Expérimentations et objectifs à venir

Un de ses objectifs centraux est d'atteindre un taux de MO de 2,5%. Il estime qu’il pourra atteindre ce taux dans 3 à 5 ans. En effet, depuis sa transition il a constaté que son taux de MO augmentait de 0,1 à 0,2% par an.

Expérimentations :

  • Biochar sur la parcelle d’essai (0,8 ha) en 2025 : 1 t/ha, 2 t/ha et 4 t/ha de biochar sur le rang
  • Ensemencement de microorganismes favorables au développement racinaire des couverts

Système de production

L’objectif de production de sa vigne est de 90 hL/ha sur du pinot noir irrigué. Il souhaite tout au long de sa transition garder le même niveau de rendement. En 5 ans d’expérience et de mise en place de couverts végétaux, Dominique n’a jamais eu d'échec, son couvert végétal s’est toujours développé même si certaines années il était plus beau que d’autres. Il met en place dans les inter rangs 2 types de couverts végétaux.

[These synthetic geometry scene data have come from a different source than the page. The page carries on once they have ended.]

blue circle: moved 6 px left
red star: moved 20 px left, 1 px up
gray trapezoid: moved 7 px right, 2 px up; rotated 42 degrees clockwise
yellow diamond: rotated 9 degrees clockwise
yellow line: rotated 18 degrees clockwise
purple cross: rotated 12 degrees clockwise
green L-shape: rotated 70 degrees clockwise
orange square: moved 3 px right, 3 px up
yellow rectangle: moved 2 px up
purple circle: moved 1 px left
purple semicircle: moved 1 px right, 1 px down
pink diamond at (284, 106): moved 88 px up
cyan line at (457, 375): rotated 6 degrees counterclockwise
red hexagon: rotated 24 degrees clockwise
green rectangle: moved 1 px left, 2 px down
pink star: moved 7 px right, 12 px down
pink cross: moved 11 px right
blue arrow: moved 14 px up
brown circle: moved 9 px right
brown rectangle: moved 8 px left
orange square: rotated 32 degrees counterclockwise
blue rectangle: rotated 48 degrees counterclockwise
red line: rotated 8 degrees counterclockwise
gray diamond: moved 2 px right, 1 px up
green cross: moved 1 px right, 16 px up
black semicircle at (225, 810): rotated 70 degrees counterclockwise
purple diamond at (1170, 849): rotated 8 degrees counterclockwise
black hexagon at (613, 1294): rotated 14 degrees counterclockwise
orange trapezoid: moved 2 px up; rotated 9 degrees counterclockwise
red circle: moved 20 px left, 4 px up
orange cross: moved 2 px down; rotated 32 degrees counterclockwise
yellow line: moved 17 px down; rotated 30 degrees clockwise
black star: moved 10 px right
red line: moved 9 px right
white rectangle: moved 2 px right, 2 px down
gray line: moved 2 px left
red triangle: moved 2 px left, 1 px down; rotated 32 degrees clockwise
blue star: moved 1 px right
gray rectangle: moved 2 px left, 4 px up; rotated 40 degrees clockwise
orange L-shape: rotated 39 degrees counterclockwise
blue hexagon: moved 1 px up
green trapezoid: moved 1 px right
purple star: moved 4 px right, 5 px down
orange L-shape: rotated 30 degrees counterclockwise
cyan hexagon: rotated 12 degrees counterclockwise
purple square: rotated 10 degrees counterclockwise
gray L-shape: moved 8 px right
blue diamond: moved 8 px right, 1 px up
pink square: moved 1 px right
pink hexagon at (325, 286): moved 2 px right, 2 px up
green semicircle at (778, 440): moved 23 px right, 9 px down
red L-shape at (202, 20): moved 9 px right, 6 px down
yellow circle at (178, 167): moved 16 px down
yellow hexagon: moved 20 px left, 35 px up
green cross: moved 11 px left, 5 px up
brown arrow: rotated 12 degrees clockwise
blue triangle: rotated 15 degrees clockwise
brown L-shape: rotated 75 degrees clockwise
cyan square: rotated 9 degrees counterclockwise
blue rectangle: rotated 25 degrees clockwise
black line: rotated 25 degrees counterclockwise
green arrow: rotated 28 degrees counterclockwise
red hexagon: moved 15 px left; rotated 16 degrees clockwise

Parcelle expérimentale de Dominique Sarda

Des couverts végétaux en viticulture

Objectifs visés pour les couverts végétaux :

  • Faire de la photosynthèse pendant les 6 mois de dormance de la vigne pour produire de la biomasse sans concurrencer la production de raisins
  • Avoir un sol portant en automne et au printemps, c'est-à-dire les saisons les plus humides dans son climat. L’objectif est de pouvoir passer avec les machines sans tasser le sol à cette saison.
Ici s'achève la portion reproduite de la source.